Ottawa, 2002: Ms. Wild visits Parliament Hill with Philip Owen, the outgoing mayor of Vancouver. They are there to show a copy of Ms. Wild's new documentary, FIX The Story of an Addicted City, to Anne McLellan, the new federal health minister, other cabinet ministers and policy-makers. The documentary is a plea for the establishment of safe injection sites in Vancouver. The sites are necessary, say Ms. Wild and the mayor, to reduce the soaring rates of fatal overdoses and HIV infections in the city's massive heroin-addict population. Thousands of addicts have died over the past decade, and thousands more will perish if something isn't done, they say.

Addicts and their advocates have been making this argument since the early 1990s, to no avail. McLellan's minions listen to Owen, watch Wild's film and grant formal approval for the sites, even though such centres--where heroin is injected in a clean and supervised environment--are technically illegal. The new mayor of Vancouver, Larry Campbell, has also taken a strong stand in favour of safe injection sites.

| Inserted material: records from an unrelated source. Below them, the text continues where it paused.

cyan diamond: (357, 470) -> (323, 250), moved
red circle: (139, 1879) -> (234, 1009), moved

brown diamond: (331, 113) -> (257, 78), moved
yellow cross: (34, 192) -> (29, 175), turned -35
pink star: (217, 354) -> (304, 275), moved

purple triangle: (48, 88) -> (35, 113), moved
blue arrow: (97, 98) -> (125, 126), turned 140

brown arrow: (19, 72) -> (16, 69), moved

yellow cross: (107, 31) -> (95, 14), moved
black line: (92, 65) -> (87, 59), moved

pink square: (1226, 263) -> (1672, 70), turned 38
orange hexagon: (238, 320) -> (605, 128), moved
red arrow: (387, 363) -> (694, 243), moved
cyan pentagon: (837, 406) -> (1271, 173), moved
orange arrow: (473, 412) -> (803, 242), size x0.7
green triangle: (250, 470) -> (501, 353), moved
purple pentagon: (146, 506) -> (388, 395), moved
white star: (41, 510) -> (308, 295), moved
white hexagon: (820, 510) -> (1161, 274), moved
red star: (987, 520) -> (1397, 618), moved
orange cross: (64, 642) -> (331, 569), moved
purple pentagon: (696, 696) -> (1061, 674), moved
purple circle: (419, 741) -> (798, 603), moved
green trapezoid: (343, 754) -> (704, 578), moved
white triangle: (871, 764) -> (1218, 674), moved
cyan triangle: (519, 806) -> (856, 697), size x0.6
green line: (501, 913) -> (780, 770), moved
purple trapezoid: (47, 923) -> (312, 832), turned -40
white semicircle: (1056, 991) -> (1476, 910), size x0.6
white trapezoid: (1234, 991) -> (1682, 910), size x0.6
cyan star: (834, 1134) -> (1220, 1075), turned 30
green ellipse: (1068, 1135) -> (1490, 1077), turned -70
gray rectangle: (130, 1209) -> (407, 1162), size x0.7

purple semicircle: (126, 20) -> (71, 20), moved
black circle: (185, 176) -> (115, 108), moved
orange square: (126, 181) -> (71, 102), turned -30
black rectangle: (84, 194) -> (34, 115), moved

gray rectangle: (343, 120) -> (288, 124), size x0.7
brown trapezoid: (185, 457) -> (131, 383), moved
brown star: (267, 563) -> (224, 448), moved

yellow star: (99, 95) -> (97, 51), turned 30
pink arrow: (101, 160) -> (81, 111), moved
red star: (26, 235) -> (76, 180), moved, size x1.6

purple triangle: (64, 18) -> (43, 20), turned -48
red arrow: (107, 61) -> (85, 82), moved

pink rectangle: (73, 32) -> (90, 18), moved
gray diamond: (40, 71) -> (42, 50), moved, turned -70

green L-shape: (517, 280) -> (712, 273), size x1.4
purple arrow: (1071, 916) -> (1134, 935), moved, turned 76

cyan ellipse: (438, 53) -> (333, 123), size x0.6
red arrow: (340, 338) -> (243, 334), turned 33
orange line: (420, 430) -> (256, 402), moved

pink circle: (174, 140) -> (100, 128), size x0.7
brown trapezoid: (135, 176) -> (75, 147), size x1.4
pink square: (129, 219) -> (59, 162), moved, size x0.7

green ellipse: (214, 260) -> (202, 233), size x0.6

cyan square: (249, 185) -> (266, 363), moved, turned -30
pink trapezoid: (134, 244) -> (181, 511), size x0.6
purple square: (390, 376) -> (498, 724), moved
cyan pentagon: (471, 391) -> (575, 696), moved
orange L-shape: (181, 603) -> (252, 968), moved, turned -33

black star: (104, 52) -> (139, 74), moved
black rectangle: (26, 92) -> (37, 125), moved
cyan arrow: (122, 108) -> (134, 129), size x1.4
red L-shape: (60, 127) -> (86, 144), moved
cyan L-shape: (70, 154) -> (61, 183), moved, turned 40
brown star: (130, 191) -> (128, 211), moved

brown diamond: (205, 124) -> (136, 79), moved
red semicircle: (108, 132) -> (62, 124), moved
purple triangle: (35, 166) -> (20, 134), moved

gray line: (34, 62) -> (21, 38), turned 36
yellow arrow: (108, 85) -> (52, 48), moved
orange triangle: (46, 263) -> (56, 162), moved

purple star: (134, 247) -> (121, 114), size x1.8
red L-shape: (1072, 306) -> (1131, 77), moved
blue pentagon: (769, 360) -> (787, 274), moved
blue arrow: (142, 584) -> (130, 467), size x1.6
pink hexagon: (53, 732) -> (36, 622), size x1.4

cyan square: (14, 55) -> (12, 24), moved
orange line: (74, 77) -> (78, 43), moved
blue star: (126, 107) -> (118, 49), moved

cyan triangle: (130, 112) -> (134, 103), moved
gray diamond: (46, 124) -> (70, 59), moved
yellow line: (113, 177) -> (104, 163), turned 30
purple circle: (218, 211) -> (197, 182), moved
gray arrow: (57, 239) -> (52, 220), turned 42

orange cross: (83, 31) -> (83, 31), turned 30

The victory, however, makes Wild's documentary, which picked up a glowing review in Variety, seem outdated to some activists. That's because its coverage of the Vancouver crisis ends in the summer of 2002 on a downbeat note. The concluding tide cards announce that the central figure of the documentary, Dean Wilson, a heroin addict and president of the Vancouver Area Network of Drug Users, has failed in his attempts to quit heroin and in his efforts to open safe injection sites. The tide cards also explain that Mayor Owen has just been kicked out of his own party, the conservative non-partisan Alliance, for supporting the harm-reduction approach to addiction.

"One woman said, 'can't you change the title cards at the end of the movie and reveal the next chapter that shows that in the end the (safe injection crusade) was triumphant? Because if we show Owen's defeat it will just be a signal for politicians not to take chances,"' says Wild, in a phone interview from her home in Vancouver where she runs an independent production company, Canada Wild Productions, with co-producer Betty Carson. "And I said to her: 'The fact of the matter is that this guy (ex-mayor Owen) did take a huge political hit.' And what's interesting is that these guys took huge hits, they really hurt and they still stood up to it. So that's an even more heroic story. It's also saying: 'Hey look, you know, this is no cakewalk."